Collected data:
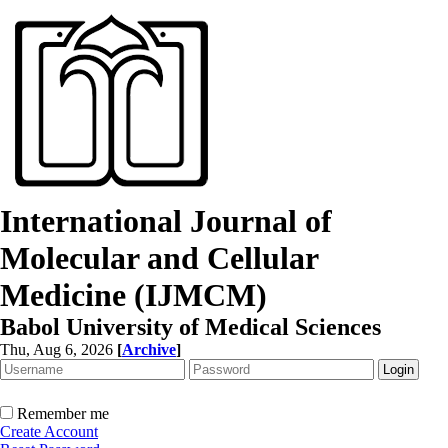
International Journal of
Molecular and Cellular
Medicine (IJMCM)
Babol University of Medical Sciences
Thu, Aug 6, 2026
[
Archive
]
Remember me
Create Account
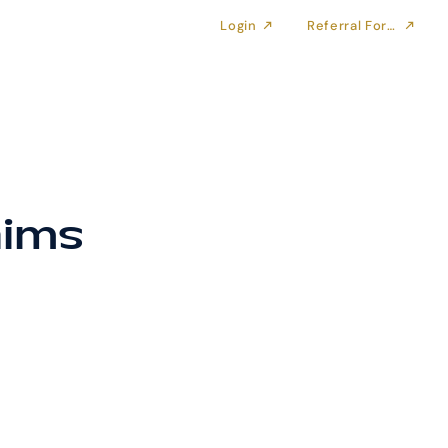
Login
Referral Form
aims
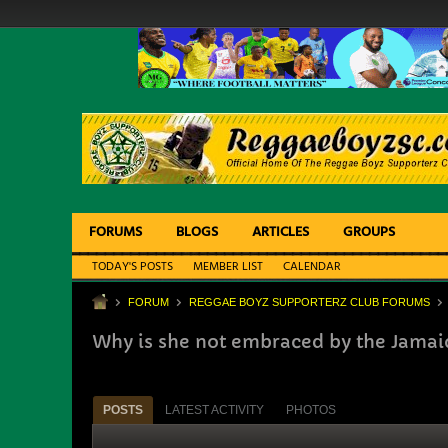
FORUMS
BLOGS
ARTICLES
GROUPS
TODAY'S POSTS
MEMBER LIST
CALENDAR
FORUM
REGGAE BOYZ SUPPORTERZ CLUB FORUMS
Why is she not embraced by the Jamai
POSTS
LATEST ACTIVITY
PHOTOS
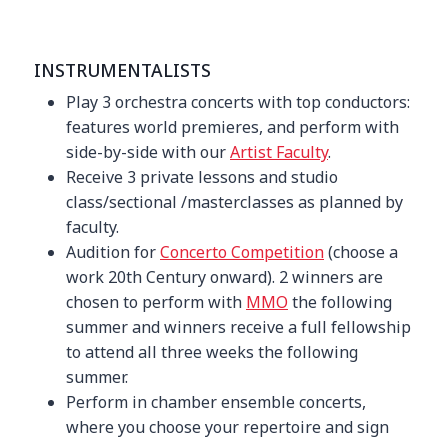
INSTRUMENTALISTS
Play 3 orchestra concerts with top conductors:
features world premieres, and perform with
side-by-side with our
Artist Faculty
.
Receive 3 private lessons and studio
class/sectional /masterclasses as planned by
faculty.
Audition for
Concerto Competition
(choose a
work 20th Century onward). 2 winners are
chosen to perform with
MMO
the following
summer and winners receive a full fellowship
to attend all three weeks the following
summer.
Perform in chamber ensemble concerts,
where you choose your repertoire and sign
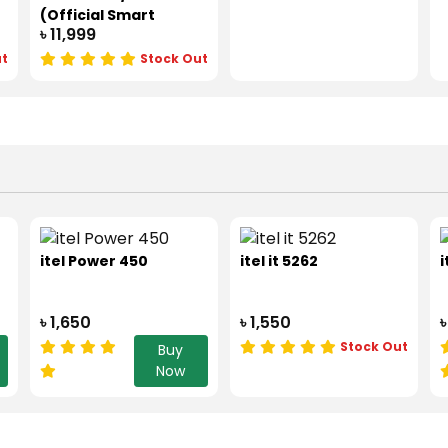
(Official Smart
৳ 11,999
Phone)
ut
Stock Out
itel Power 450
itel it 5262
i
৳ 1,650
৳ 1,550
৳
Stock Out
Buy
Now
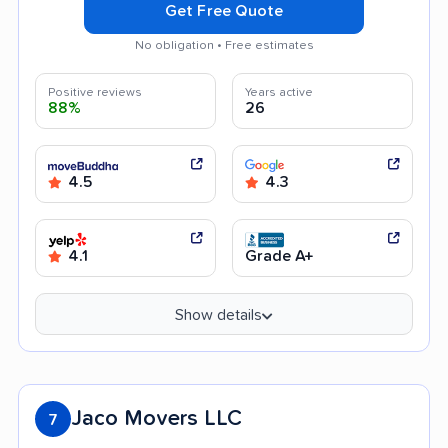
Get Free Quote
No obligation • Free estimates
Positive reviews
Years active
88%
26
4.5
4.3
4.1
Grade A+
Show details
Jaco Movers LLC
7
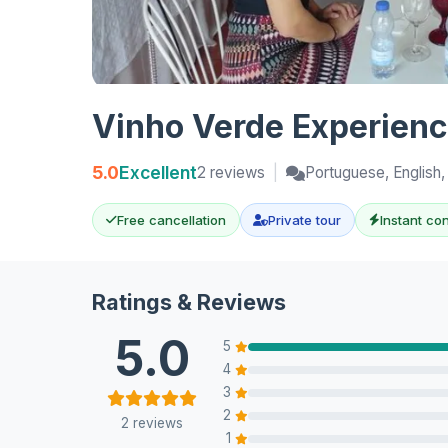
Vinho Verde Experience
5.0
Excellent
2 reviews
|
Portuguese, English,
Free cancellation
Private tour
Instant co
Ratings & Reviews
5.0
5
4
3
2
2 reviews
1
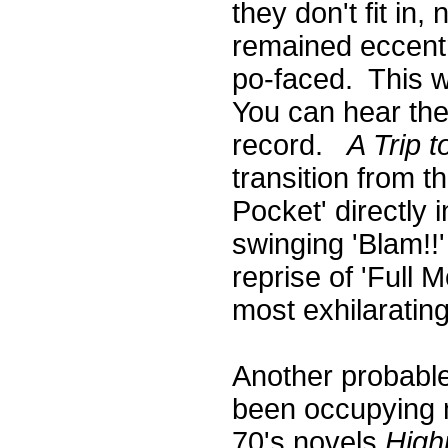
they don't fit in
remained eccentr
po-faced. This 
You can hear the
record.
A Trip t
transition from 
Pocket' directly
swinging 'Blam!!'
reprise of 'Full 
most exhilaratin
Another probable
been occupying m
70's novels
High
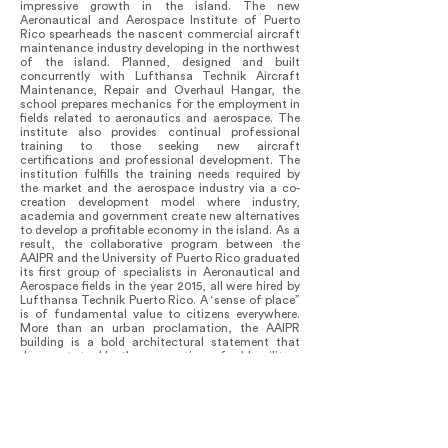
impressive growth in the island. The new
Aeronautical and Aerospace Institute of Puerto
Rico spearheads the nascent commercial aircraft
maintenance industry developing in the northwest
of the island. Planned, designed and built
concurrently with Lufthansa Technik Aircraft
Maintenance, Repair and Overhaul Hangar, the
school prepares mechanics for the employment in
fields related to aeronautics and aerospace. The
institute also provides continual professional
training to those seeking new aircraft
certifications and professional development. The
institution fulfills the training needs required by
the market and the aerospace industry via a co-
creation development model where industry,
academia and government create new alternatives
to develop a profitable economy in the island. As a
result, the collaborative program between the
AAIPR and the University of Puerto Rico graduated
its first group of specialists in Aeronautical and
Aerospace fields in the year 2015, all were hired by
Lufthansa Technik Puerto Rico. A ‘sense of place”
is of fundamental value to citizens everywhere.
More than an urban proclamation, the AAIPR
building is a bold architectural statement that
does not tackle the renovation of old military
buildings, but engages in the fundamental
reconstruction of the existing airport space via
affordable design. The building, with its simple,
elegant and self illuminated facade, adds to the
life of the town and also serves as an iconic piece
that reflects the possible revolutionary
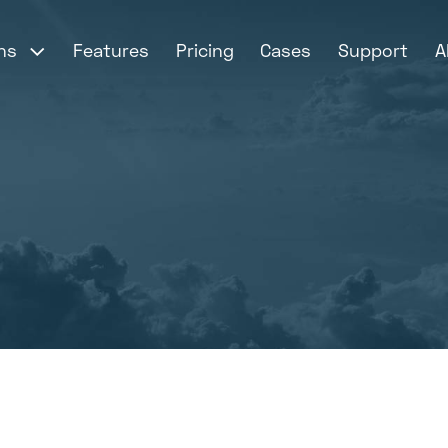
ons
Features
Pricing
Cases
Support
A

mer login - My Ticket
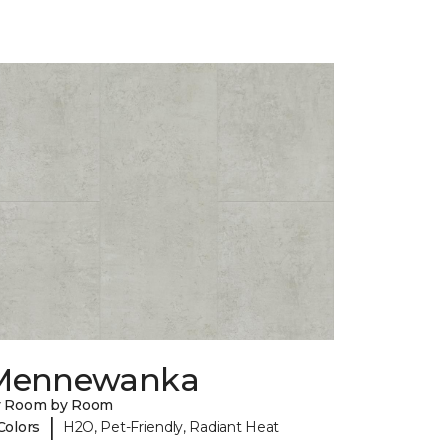
Mennewanka
y Room by Room
|
Colors
H2O, Pet-Friendly, Radiant Heat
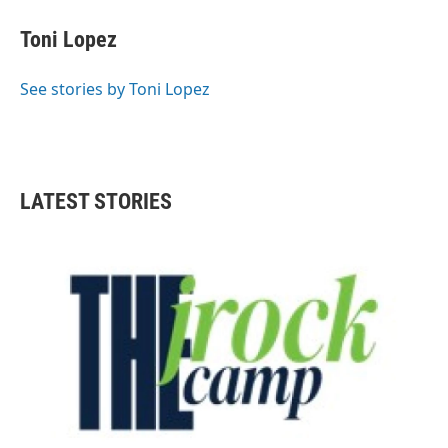
c
i
n
a
e
t
k
i
Toni Lopez
b
t
e
l
o
e
d
o
r
I
See stories by Toni Lopez
k
n
LATEST STORIES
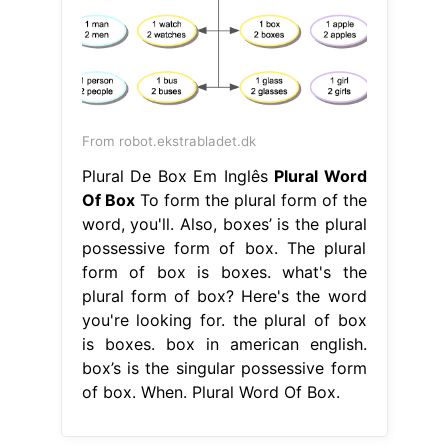
From robot.ekstrabladet.dk
Plural De Box Em Inglês
Plural Word
Of Box
To form the plural form of the
word, you'll. Also, boxes’ is the plural
possessive form of box. The plural
form of box is boxes. what's the
plural form of box? Here's the word
you're looking for. the plural of box
is boxes. box in american english.
box’s is the singular possessive form
of box. When. Plural Word Of Box.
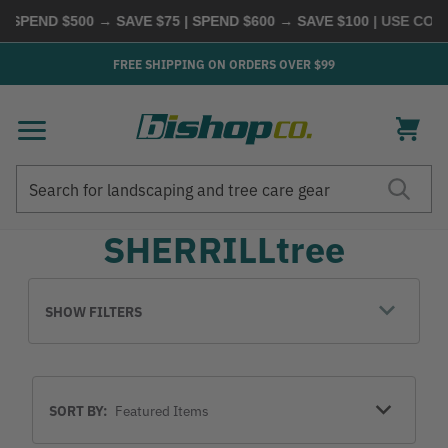
 SPEND $500 → SAVE $75 | SPEND $600 → SAVE $100
| USE COD
FREE SHIPPING ON ORDERS OVER $99
Search
Search
SHERRILLtree
SHOW FILTERS
Sort
SORT BY:
By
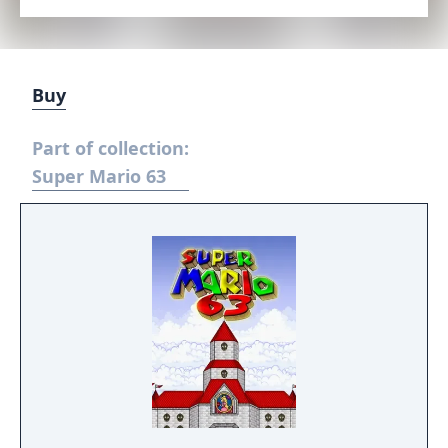
Buy
Part of collection:
Super Mario 63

#### WHAT YOU SHOULD DO
Output all entries unchanged; skip the pictures.

#### YOUR RESPONSE
International Journal of
Molecular and Cellular
Medicine (IJMCM)
Babol University of Medical Sciences
Thu, Aug 6, 2026
[
Archive
]
Remember me
Create Account
Login
Referral Form
aims
FORUMS
BLOGS
ARTICLES
GROUPS
TODAY'S POSTS
MEMBER LIST
CALENDAR
FORUM
REGGAE BOYZ SUPPORTERZ CLUB FORUMS
Why is she not embraced by the Jamai
POSTS
LATEST ACTIVITY
PHOTOS
INSTRUMENTALISTS
Play 3 orchestra concerts with top conductors:
features world premieres, and perform with
side-by-side with our
Artist Faculty
.
Receive 3 private lessons and studio
class/sectional /masterclasses as planned by
faculty.
Audition for
Concerto Competition
(choose a
work 20th Century onward). 2 winners are
chosen to perform with
MMO
the following
summer and winners receive a full fellowship
to attend all three weeks the following
summer.
Perform in chamber ensemble concerts,
where you choose your repertoire and sign
(Official Smart
৳ 11,999
Phone)
ut
Stock Out
itel Power 450
itel it 5262
i
৳ 1,650
৳ 1,550
৳
Stock Out
Buy
Now
Get Free Quote
No obligation • Free estimates
Positive reviews
Years active
88%
26
4.5
4.3
4.1
Grade A+
Show details
Jaco Movers LLC
7
Vinho Verde Experience
5.0
Excellent
2 reviews
|
Portuguese, English,
Free cancellation
Private tour
Instant co
Ratings & Reviews
5.0
5
4
3
2
2 reviews
1
they don't fit in
remained eccentr
po-faced. This 
You can hear the
record.
A Trip t
transition from 
Pocket' directly
swinging 'Blam!!'
reprise of 'Full 
most exhilaratin
Another probable
been occupying m
70's novels
High
impressive growth in the island. The new
Aeronautical and Aerospace Institute of Puerto
Rico spearheads the nascent commercial aircraft
maintenance industry developing in the northwest
of the island. Planned, designed and built
concurrently with Lufthansa Technik Aircraft
Maintenance, Repair and Overhaul Hangar, the
school prepares mechanics for the employment in
fields related to aeronautics and aerospace. The
institute also provides continual professional
training to those seeking new aircraft
certifications and professional development. The
institution fulfills the training needs required by
the market and the aerospace industry via a co-
creation development model where industry,
academia and government create new alternatives
to develop a profitable economy in the island. As a
result, the collaborative program between the
AAIPR and the University of Puerto Rico graduated
its first group of specialists in Aeronautical and
Aerospace fields in the year 2015, all were hired by
Lufthansa Technik Puerto Rico. A ‘sense of place”
is of fundamental value to citizens everywhere.
More than an urban proclamation, the AAIPR
building is a bold architectural statement that
does not tackle the renovation of old military
buildings, but engages in the fundamental
reconstruction of the existing airport space via
affordable design. The building, with its simple,
elegant and self illuminated facade, adds to the
life of the town and also serves as an iconic piece
that reflects the possible revolutionary
ons
Features
Pricing
Cases
Support
A

mer login - My Ticket
Mennewanka
y Room by Room
|
Colors
H2O, Pet-Friendly, Radiant Heat
c
i
n
a
e
t
k
i
Toni Lopez
b
t
e
l
o
e
d
o
r
I
See stories by Toni Lopez
k
n
LATEST STORIES
From robot.ekstrabladet.dk
Plural De Box Em Inglês
Plural Word
Of Box
To form the plural form of the
word, you'll. Also, boxes’ is the plural
possessive form of box. The plural
form of box is boxes. what's the
plural form of box? Here's the word
you're looking for. the plural of box
is boxes. box in american english.
box’s is the singular possessive form
of box. When. Plural Word Of Box.
 SPEND $500 → SAVE $75 | SPEND $600 → SAVE $100
| USE COD
FREE SHIPPING ON ORDERS OVER $99
Search
Search
SHERRILLtree
SHOW FILTERS
Sort
SORT BY:
By
Buy
Part of collection:
Super Mario 63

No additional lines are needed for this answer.